Task statement> Below are some entries. Repeat exactly the lines from the one with "de Querétaro, presentándose" through the one with "acompañada de sus hijos.", and only those.

Data: Begin

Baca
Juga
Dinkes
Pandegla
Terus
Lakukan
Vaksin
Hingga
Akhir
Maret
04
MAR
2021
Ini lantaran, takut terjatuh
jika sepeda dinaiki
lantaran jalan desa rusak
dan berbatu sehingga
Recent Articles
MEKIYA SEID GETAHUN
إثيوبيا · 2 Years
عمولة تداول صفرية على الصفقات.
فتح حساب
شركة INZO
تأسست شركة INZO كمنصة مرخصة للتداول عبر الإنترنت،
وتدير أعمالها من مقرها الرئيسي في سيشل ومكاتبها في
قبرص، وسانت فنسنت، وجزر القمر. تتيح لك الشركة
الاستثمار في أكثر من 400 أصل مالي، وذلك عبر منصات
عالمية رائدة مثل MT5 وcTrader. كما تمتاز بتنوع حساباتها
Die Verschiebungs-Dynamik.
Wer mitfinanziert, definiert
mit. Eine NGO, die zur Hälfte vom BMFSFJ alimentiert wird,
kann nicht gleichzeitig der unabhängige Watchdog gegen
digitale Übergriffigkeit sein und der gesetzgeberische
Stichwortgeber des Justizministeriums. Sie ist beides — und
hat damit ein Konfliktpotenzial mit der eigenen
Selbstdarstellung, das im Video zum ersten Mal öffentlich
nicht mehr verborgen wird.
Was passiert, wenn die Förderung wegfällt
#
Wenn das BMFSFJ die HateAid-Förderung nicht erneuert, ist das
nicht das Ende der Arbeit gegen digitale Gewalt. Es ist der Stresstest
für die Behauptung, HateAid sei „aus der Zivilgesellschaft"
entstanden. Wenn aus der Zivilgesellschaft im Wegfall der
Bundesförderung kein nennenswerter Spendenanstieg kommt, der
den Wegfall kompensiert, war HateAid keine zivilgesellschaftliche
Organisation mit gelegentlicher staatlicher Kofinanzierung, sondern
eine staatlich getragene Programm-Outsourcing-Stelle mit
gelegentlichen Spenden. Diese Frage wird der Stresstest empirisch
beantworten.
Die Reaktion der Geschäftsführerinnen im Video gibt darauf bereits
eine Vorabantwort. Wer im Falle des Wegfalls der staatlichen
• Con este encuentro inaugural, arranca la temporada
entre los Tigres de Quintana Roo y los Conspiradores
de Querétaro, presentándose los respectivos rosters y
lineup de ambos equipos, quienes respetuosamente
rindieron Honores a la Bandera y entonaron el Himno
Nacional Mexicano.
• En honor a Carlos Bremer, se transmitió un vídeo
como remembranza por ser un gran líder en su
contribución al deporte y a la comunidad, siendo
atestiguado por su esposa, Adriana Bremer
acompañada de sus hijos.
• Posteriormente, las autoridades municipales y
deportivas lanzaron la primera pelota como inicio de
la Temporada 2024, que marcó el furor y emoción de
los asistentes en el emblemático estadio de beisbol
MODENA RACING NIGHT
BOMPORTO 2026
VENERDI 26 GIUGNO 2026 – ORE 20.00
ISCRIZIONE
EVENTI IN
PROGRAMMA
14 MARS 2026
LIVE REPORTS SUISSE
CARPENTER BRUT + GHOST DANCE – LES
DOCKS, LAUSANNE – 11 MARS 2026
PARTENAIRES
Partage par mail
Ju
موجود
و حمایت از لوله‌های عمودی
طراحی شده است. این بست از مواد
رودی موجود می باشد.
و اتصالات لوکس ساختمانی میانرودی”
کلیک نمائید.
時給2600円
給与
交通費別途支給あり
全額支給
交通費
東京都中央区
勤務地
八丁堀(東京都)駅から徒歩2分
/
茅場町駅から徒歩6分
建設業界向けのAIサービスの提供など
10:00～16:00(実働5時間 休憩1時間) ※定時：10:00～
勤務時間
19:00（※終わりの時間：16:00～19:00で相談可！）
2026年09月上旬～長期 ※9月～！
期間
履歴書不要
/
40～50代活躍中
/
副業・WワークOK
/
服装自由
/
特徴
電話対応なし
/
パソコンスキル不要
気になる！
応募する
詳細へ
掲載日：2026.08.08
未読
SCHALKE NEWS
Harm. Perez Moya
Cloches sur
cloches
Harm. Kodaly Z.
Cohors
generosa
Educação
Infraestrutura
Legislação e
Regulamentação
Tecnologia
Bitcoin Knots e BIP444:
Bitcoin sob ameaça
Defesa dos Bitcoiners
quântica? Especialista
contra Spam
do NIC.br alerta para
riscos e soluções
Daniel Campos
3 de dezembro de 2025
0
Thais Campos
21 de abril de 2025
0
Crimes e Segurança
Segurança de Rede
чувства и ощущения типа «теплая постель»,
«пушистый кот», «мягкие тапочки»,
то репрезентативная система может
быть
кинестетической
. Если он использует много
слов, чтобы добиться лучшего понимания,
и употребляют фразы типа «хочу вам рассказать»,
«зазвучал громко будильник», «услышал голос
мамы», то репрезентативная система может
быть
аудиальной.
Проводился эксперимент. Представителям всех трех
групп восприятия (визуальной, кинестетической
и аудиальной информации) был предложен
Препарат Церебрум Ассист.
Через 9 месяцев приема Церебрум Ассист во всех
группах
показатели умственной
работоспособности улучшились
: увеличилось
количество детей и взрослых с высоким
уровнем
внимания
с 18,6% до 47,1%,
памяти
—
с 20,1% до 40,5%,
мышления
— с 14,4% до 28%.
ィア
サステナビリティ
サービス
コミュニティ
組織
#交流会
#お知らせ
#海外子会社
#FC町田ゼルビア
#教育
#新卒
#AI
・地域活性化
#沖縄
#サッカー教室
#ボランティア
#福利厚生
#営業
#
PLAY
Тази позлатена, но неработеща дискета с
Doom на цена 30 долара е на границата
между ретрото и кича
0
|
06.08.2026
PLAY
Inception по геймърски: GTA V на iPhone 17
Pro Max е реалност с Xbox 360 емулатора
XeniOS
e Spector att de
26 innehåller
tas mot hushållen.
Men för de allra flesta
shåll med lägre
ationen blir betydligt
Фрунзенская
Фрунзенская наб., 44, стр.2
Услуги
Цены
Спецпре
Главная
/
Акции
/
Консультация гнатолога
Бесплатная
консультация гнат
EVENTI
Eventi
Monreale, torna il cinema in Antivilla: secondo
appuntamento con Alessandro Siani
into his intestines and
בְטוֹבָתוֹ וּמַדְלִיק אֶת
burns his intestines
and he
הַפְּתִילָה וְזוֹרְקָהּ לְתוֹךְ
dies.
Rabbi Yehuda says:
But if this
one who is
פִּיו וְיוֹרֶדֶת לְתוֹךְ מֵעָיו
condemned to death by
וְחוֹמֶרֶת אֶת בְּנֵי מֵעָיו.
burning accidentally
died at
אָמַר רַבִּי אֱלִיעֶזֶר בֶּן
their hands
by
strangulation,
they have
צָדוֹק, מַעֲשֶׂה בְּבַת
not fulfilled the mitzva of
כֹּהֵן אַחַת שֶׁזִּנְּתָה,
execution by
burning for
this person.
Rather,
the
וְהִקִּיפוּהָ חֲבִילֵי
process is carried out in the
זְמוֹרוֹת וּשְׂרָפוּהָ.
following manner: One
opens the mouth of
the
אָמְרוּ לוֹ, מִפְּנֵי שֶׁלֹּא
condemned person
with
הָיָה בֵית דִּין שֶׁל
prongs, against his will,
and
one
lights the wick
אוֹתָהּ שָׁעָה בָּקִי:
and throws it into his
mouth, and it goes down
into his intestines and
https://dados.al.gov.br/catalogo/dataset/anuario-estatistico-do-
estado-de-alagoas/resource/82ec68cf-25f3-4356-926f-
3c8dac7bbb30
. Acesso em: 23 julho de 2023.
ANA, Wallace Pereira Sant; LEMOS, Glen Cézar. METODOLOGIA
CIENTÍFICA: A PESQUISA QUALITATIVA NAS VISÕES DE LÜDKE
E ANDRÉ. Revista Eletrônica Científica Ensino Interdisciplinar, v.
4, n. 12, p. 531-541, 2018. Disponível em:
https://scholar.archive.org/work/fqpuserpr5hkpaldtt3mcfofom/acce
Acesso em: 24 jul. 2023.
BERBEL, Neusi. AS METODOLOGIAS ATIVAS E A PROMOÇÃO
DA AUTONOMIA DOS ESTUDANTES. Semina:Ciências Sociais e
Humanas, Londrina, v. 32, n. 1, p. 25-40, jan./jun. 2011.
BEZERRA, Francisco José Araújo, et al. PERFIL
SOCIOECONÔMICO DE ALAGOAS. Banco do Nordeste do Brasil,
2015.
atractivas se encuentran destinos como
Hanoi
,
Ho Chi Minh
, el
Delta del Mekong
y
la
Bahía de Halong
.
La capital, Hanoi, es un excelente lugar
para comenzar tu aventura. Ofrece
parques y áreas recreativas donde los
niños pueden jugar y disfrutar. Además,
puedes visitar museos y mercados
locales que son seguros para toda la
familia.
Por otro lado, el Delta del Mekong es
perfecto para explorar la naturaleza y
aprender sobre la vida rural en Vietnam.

Data: End

Solution to this problem>
de Querétaro, presentándose los respectivos rosters y
lineup de ambos equipos, quienes respetuosamente
rindieron Honores a la Bandera y entonaron el Himno
Nacional Mexicano.
• En honor a Carlos Bremer, se transmitió un vídeo
como remembranza por ser un gran líder en su
contribución al deporte y a la comunidad, siendo
atestiguado por su esposa, Adriana Bremer
acompañada de sus hijos.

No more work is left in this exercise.